• [DESCRIPTION OF THE TASK]
Locate each line in the records containing "desaparezca". Copy it.

»»

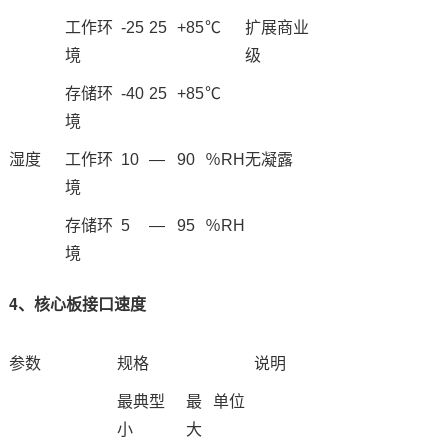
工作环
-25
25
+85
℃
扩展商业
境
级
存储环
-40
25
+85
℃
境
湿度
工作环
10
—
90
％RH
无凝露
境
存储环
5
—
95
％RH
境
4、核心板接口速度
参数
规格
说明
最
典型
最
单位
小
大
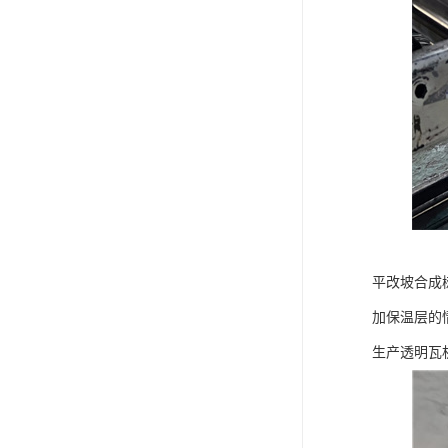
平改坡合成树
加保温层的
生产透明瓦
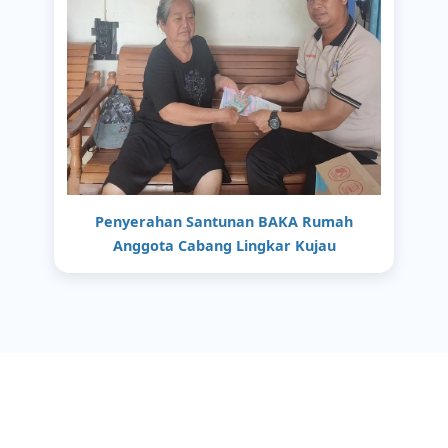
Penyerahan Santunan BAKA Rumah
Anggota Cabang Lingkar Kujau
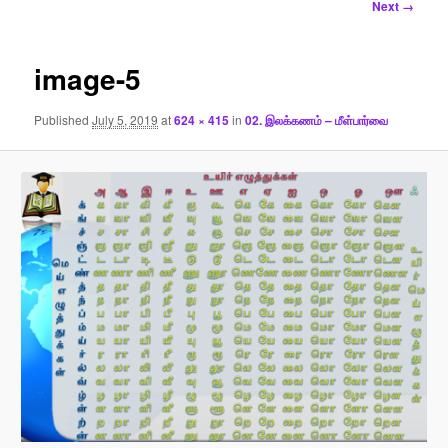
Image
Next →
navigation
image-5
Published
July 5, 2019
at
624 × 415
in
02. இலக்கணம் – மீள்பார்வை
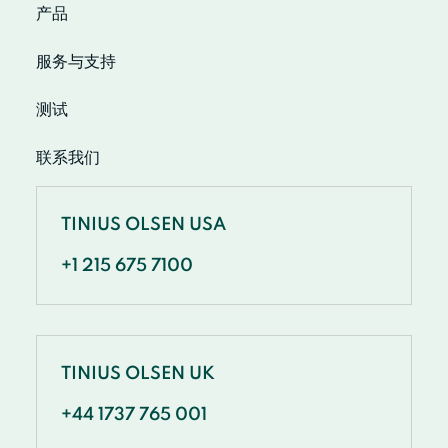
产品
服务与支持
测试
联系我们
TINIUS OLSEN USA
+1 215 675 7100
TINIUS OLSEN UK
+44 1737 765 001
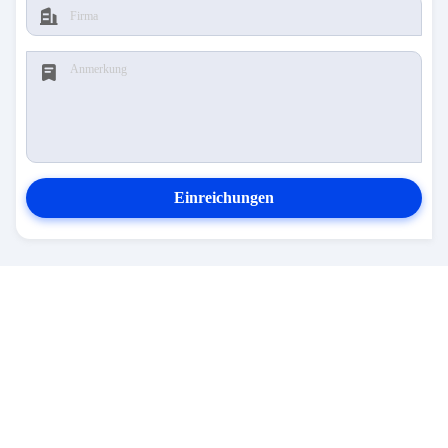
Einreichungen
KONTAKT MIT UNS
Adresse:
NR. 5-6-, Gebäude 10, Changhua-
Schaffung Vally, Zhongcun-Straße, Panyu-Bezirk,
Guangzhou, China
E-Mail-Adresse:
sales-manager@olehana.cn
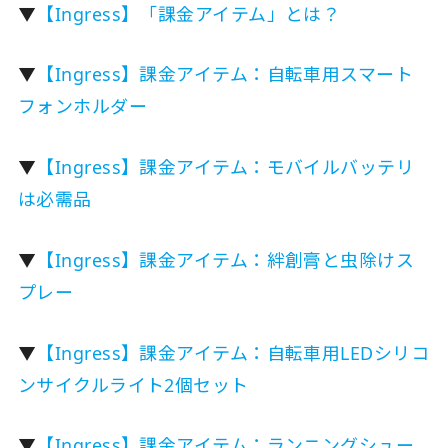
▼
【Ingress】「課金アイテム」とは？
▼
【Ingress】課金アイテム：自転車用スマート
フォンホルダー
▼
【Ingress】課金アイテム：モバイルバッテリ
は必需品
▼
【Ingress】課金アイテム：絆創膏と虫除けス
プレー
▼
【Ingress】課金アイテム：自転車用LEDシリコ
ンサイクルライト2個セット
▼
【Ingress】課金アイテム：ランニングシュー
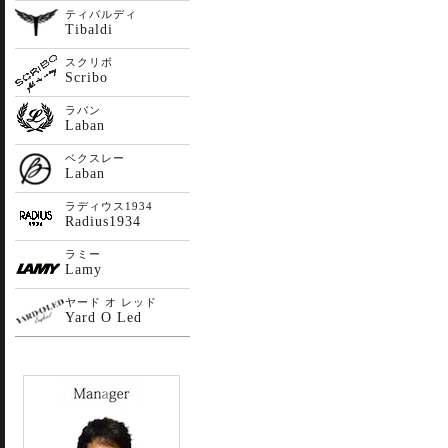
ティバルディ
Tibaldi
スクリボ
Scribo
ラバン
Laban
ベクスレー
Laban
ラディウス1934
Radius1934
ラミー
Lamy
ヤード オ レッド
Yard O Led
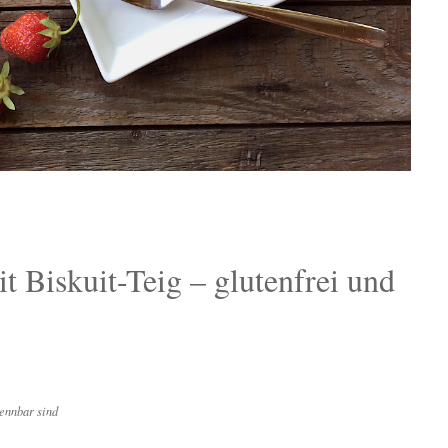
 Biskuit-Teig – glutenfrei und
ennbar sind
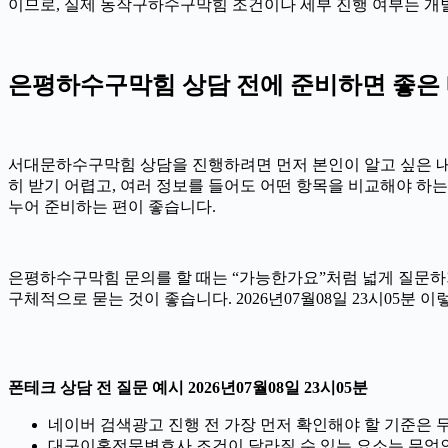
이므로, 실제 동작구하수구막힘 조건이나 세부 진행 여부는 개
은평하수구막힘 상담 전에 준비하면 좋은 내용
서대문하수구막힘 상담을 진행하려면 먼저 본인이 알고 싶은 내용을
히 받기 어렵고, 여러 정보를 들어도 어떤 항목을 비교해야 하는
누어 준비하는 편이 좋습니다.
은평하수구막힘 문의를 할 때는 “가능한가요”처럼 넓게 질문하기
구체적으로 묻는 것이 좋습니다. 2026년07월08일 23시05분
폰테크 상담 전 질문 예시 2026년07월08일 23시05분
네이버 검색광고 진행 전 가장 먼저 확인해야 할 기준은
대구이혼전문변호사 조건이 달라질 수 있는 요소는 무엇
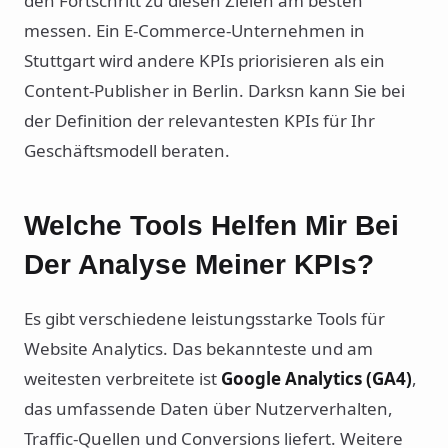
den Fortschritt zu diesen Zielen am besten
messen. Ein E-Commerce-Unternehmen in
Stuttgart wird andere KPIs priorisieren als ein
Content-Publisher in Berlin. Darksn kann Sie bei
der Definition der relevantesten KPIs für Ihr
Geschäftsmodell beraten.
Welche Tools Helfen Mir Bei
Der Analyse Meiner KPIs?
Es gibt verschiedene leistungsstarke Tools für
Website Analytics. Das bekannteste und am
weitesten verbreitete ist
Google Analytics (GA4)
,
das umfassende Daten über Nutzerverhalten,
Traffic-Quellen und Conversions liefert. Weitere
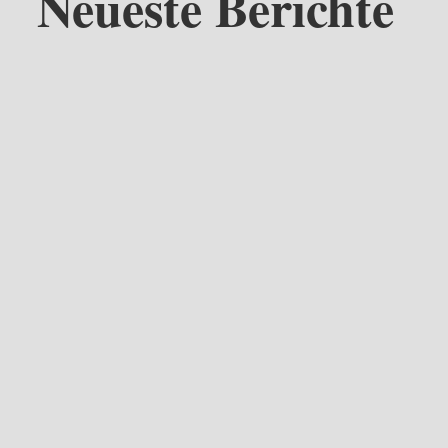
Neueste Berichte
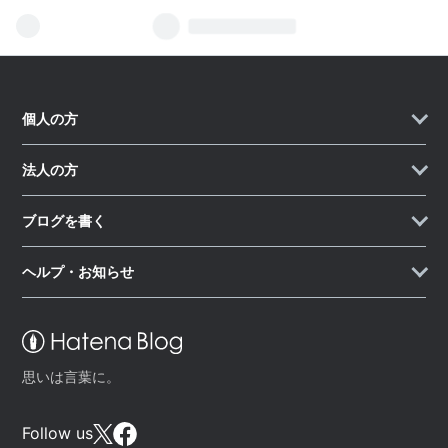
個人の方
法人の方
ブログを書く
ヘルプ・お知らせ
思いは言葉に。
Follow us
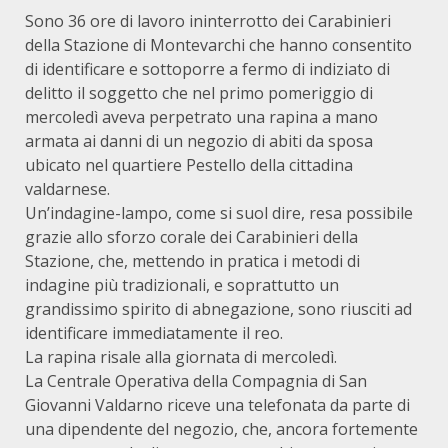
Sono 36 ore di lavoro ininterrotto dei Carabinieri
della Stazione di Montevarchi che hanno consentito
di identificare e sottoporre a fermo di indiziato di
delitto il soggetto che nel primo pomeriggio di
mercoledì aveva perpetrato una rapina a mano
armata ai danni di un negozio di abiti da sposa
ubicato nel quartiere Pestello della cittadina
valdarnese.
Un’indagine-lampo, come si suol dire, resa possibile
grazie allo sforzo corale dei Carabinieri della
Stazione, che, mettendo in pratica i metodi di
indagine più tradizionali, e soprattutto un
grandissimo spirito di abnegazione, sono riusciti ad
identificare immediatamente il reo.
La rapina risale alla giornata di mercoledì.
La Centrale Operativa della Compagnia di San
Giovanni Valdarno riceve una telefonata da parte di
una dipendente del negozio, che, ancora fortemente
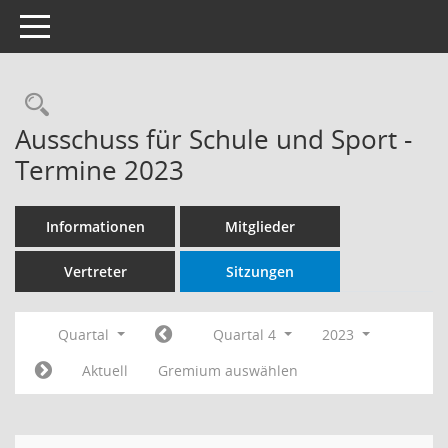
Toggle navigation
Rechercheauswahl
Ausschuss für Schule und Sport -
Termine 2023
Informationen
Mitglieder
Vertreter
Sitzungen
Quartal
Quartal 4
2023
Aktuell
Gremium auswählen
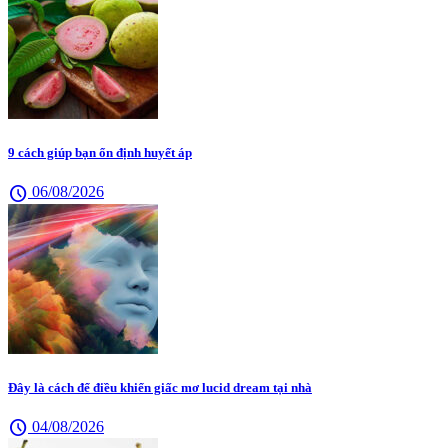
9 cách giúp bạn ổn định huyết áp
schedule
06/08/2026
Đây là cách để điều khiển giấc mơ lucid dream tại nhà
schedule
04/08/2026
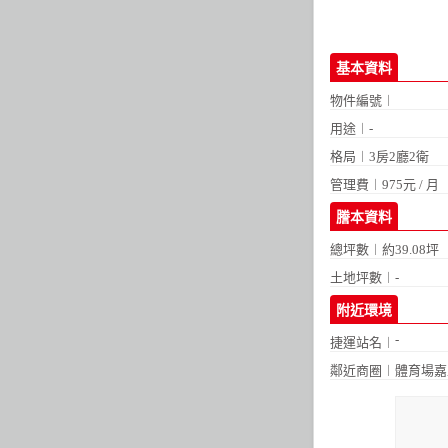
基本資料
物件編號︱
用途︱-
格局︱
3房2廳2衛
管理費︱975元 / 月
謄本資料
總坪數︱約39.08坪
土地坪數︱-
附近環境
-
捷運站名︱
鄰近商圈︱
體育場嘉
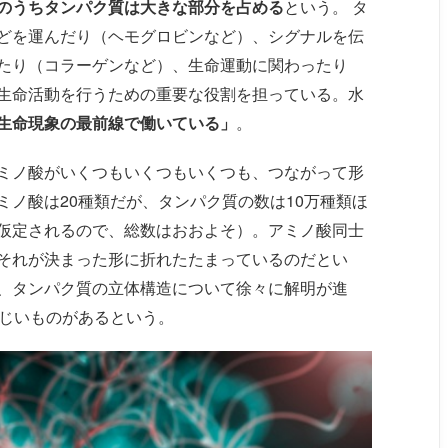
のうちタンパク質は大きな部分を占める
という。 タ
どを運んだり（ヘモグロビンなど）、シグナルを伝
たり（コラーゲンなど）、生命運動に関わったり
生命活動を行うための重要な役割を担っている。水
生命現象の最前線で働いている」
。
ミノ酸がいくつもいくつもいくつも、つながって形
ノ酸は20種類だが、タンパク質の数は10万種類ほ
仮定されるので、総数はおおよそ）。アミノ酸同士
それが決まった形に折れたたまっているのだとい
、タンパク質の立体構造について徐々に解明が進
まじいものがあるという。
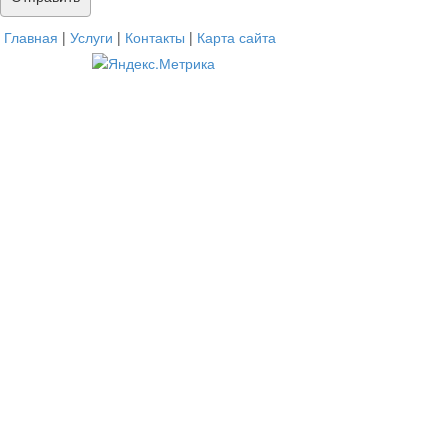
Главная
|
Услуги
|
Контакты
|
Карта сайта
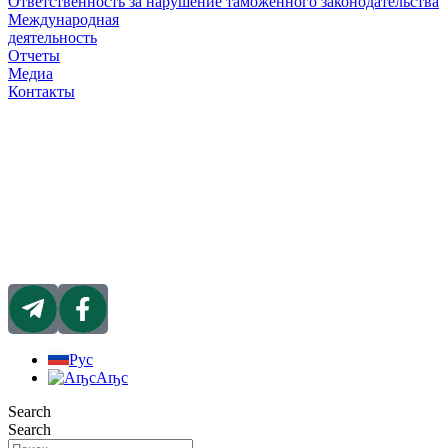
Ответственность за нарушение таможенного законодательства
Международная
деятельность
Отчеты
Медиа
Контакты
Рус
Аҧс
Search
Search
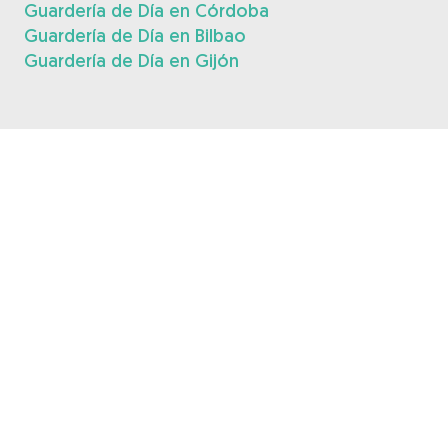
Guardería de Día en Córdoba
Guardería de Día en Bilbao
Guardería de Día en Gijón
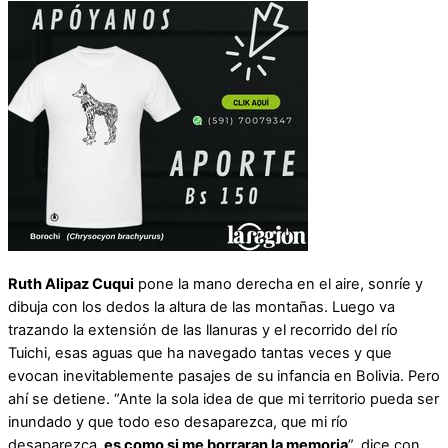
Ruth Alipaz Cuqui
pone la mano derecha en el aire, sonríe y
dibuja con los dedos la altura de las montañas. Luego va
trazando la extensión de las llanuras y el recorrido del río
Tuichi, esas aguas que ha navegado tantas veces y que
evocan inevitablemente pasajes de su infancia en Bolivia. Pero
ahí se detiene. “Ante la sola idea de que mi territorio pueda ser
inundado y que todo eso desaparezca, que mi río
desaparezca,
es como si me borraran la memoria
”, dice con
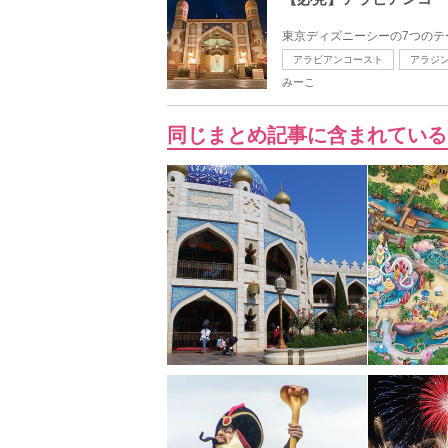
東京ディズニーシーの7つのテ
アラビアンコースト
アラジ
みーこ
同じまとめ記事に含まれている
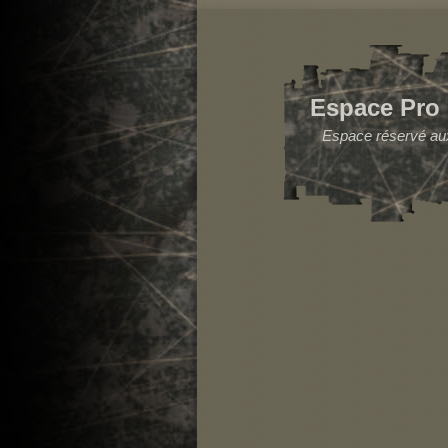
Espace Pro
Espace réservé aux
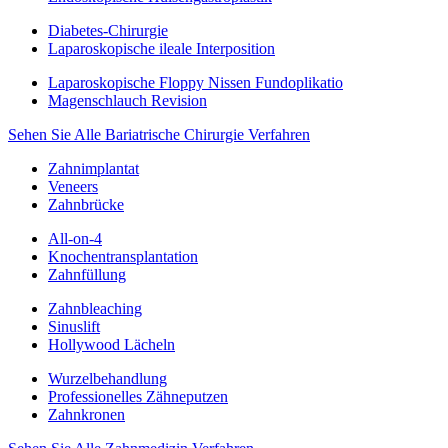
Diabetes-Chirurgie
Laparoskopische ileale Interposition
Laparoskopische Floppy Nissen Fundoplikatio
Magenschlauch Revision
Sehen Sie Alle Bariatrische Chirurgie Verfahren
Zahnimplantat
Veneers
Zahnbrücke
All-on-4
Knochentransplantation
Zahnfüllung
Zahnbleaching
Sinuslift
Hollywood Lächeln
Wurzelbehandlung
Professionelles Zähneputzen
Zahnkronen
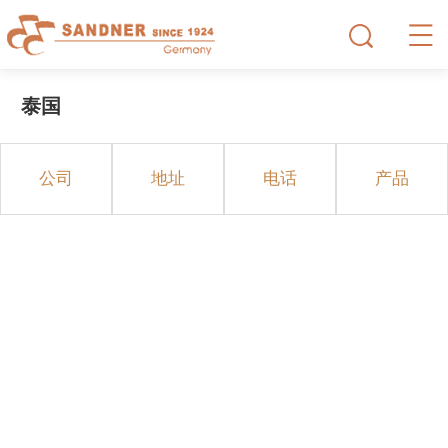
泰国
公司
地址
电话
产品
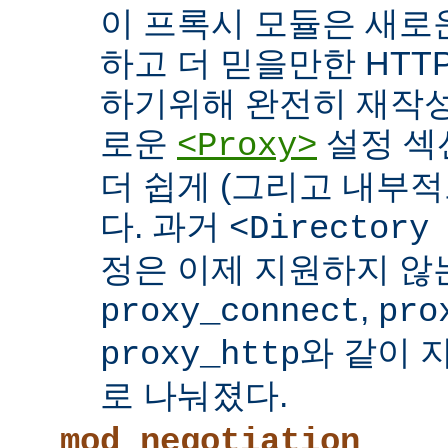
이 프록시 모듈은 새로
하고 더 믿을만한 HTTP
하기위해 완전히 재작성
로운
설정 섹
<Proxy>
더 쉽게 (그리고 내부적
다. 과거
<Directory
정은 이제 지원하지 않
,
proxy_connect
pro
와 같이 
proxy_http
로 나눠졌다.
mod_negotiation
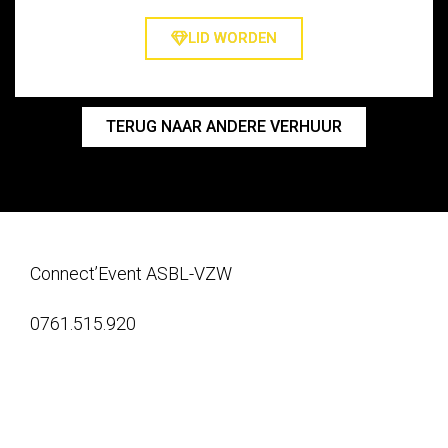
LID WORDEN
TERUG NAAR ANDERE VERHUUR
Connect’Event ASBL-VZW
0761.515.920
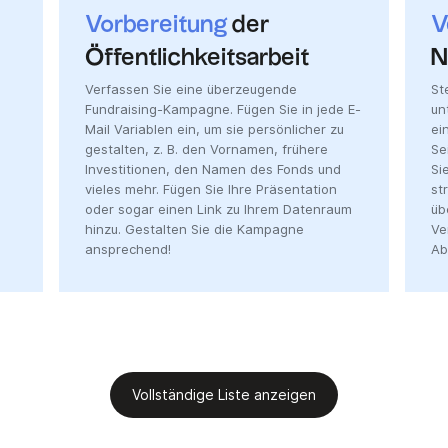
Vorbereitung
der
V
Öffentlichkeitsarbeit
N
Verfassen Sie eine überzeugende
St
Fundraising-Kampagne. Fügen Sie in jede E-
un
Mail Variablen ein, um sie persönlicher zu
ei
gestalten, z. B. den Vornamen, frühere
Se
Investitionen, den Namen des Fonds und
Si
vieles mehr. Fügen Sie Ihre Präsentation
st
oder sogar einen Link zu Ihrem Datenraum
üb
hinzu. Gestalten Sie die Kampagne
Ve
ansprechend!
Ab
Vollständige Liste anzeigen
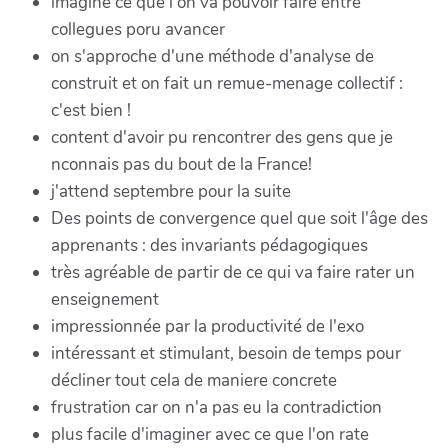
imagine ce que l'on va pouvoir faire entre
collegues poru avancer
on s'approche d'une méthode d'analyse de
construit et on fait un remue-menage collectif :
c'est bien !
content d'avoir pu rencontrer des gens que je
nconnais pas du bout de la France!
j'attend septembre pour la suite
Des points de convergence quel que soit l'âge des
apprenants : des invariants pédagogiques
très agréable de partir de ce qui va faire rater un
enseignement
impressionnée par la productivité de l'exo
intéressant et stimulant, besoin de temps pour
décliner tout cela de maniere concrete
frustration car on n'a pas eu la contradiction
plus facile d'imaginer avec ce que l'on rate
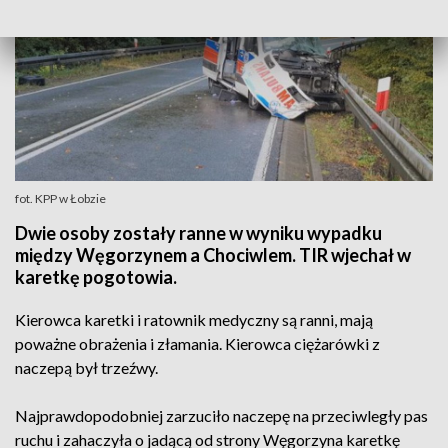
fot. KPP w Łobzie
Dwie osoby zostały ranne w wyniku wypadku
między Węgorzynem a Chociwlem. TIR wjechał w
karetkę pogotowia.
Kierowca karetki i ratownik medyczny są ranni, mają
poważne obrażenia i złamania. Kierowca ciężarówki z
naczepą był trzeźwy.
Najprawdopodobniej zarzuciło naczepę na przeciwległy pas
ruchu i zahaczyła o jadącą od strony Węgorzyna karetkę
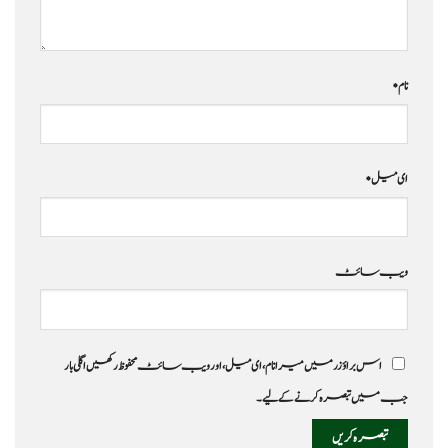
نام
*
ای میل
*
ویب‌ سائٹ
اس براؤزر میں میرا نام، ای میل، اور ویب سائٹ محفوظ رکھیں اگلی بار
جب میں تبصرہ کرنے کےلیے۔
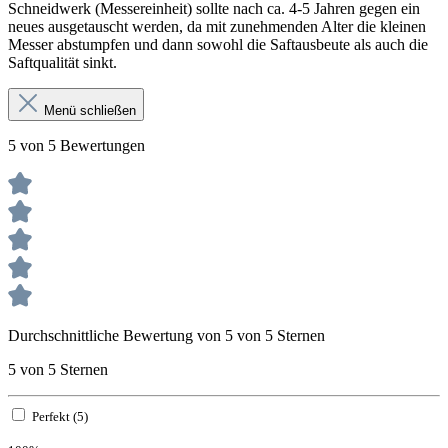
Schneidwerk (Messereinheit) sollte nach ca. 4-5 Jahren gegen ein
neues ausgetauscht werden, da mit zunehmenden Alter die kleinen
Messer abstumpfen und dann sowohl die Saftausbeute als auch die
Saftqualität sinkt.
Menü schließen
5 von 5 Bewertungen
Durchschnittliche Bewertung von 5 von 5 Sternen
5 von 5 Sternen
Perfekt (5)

««

• [REPLY TO THE TASK]
inundado y que todo eso desaparezca, que mi río
desaparezca,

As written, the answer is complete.